Unsteady shock-wave reflection and interaction in viscous flow with thermal and chemical nonequilibrium

Numerical simulations were used to study steady shock/boundary layer interactions and self-sustained unsteady hypersonic type IV shock-shock interference heating problems with nonequilibrium real gas effects. The emphasis of the investigation was on the effects of internal thermochemical excitation on surface heating rates, skin friction, and flow field unsteadiness of the viscous shock interactions. The multicomponent Navier-Stokes equations with nonequilibrium rotational, vibrational, and chemical models for five-species air were solved using a finite-volume, second-order TVD scheme together with a new third-order semi-implicit Runge-Kutta scheme. For a steady shock/boundary layer interaction on a flat plate, it was found that the real gas effects reduced the size of the shock induced separation bubble and the magnitude of the surface heating rates. For the shock-shock interference flow of nitrogen over a cylinder at Mach 8, the results showed that type IV shock-shock interference heating flows with real gas effects were inherently unsteady. The degree of the unsteadiness was related to the location of the jet impingement on the cylinder relative to the stagnation point.

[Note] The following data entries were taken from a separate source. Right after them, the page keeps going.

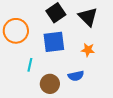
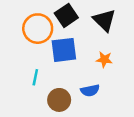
orange circle: (16, 31) -> (38, 29), moved

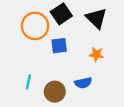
blue square: (64, 50) -> (59, 46), size x0.7
cyan line: (35, 77) -> (28, 82), moved

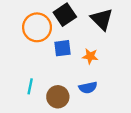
orange star: (96, 54) -> (90, 56), moved

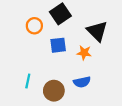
black triangle: (102, 19) -> (97, 31), moved
orange circle: (37, 27) -> (34, 26), size x0.6

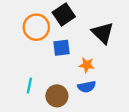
orange circle: (34, 26) -> (36, 27), size x1.5
orange star: (84, 53) -> (87, 65), moved

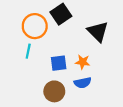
blue square: (61, 48) -> (59, 63), moved
cyan line: (29, 86) -> (28, 51), moved

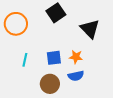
orange circle: (35, 26) -> (16, 24), moved
cyan line: (28, 51) -> (25, 60), moved

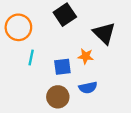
orange star: (76, 57) -> (86, 56), moved
cyan line: (25, 60) -> (31, 57), moved

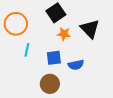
orange star: (86, 56) -> (64, 34), moved
blue semicircle: (88, 88) -> (76, 65), moved

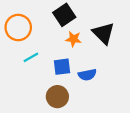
cyan line: (27, 50) -> (31, 57), turned 48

For certain impingement positions, vortices were generated and shed off near the jet impingement point. This periodic shedding of the vortices contributed to the self-sustained oscillations of both the jet and other parts of the flow field. The effect of thermochemical nonequilibrium was observed to be a decrease in the peak surface pressure enhancement and an increase in peak surface heating enhancement, relative to a perfect gas flow of the same freestream conditions. The nonequilibrium cases exhibited a higher oscillation frequency and wider range of variation over a cycle than did the perfect gas flows.